Thirty minutes later Mom returned.  Justin was now on to another television program.  “Justin” she said angrily, “didn’t you hear me, I told you earlier to clean your room. You said you’d do it after your television program and now you’re watching something else.  Go clean your room, right now!”  Justin flared in anger.  “Mom, I don’t want to clean my room, I want to watch television, don’t bug me, I said I’d do it later.”  “You’ll do it now,” said Mom, reaching out to grab him.  “And, another thing, don’t talk back to me young man.  You’re grounded and no more television for you the rest of the day.”  At this, Justin said, “I hate you” and ran to his room slamming the door.  Mom fumed, Dad came in asking what all of the yelling was about and Justin pouted in his room.

Scenes like this are repeated in families everywhere.  While common, these scenes are unnecessary.  The issue for parents; how do you engage children to do what you direct them to do?  Specific steps can be taken to prevent the situation ending as this one did.  First, a decision.  Is what the parent saying optional or not?  If you are talking over something the child is deciding, then the issue of parent concern may be optional for the child.  If what you are talking to them about is not optional but mandatory, then you must act in support of what you say needs to happen.  Children believe actions more than words.

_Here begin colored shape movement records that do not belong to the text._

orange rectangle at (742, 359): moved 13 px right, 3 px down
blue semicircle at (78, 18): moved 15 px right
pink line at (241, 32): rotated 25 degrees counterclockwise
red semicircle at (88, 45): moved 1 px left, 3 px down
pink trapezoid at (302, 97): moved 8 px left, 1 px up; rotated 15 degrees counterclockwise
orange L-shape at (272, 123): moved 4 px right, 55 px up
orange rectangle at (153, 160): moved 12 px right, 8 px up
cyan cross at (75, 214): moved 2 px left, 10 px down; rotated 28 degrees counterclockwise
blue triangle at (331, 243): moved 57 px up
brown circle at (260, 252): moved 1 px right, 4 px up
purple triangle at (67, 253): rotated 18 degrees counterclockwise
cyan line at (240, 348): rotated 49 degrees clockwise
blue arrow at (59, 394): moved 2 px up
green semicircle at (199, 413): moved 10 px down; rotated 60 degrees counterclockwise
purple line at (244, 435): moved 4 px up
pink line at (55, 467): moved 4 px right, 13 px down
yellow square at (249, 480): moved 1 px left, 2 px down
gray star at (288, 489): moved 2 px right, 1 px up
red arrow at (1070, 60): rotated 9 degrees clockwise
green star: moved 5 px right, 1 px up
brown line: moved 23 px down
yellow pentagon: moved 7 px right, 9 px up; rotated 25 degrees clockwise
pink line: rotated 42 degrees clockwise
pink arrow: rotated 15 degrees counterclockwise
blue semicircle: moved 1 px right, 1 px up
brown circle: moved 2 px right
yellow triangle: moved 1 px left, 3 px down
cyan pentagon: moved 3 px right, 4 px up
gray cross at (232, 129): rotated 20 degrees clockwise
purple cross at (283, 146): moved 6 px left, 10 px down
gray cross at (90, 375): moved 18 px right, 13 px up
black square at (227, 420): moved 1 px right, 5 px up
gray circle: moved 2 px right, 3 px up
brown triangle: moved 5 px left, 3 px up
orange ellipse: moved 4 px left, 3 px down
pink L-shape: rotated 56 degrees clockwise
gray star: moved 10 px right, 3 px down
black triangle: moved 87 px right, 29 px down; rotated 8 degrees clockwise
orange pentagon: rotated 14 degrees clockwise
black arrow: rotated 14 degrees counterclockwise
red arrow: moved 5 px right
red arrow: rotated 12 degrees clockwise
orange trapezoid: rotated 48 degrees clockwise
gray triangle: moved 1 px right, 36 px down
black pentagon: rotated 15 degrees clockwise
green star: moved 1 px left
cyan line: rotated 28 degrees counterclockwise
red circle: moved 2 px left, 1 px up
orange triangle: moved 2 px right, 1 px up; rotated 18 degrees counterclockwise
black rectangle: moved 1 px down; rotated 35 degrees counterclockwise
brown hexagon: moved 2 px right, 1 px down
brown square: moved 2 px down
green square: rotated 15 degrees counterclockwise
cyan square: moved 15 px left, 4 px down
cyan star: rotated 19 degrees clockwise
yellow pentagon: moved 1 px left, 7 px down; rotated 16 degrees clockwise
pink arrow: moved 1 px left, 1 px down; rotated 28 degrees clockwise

Approach the child, state your directive once.  If the child, as in this case, doesn’t respond; turn off the television, and in a calm secure voice with positive eye contact, guide him to his room, very specifically say what you want done to the room, including where you want each object placed.  Check back periodically, make certain work is continuing and celebrate the completed task.  If the child has a tantrum, put him or her in time out until their emotions settle down, then follow the above procedure.  Keep your emotional reaction out of the experience.  It’s not your problem, it’s the child’s.  Parents must remain more calm and secure than the child is capable of having a problem. You’ll be amazed at how this process reduces your child’s resistant ways.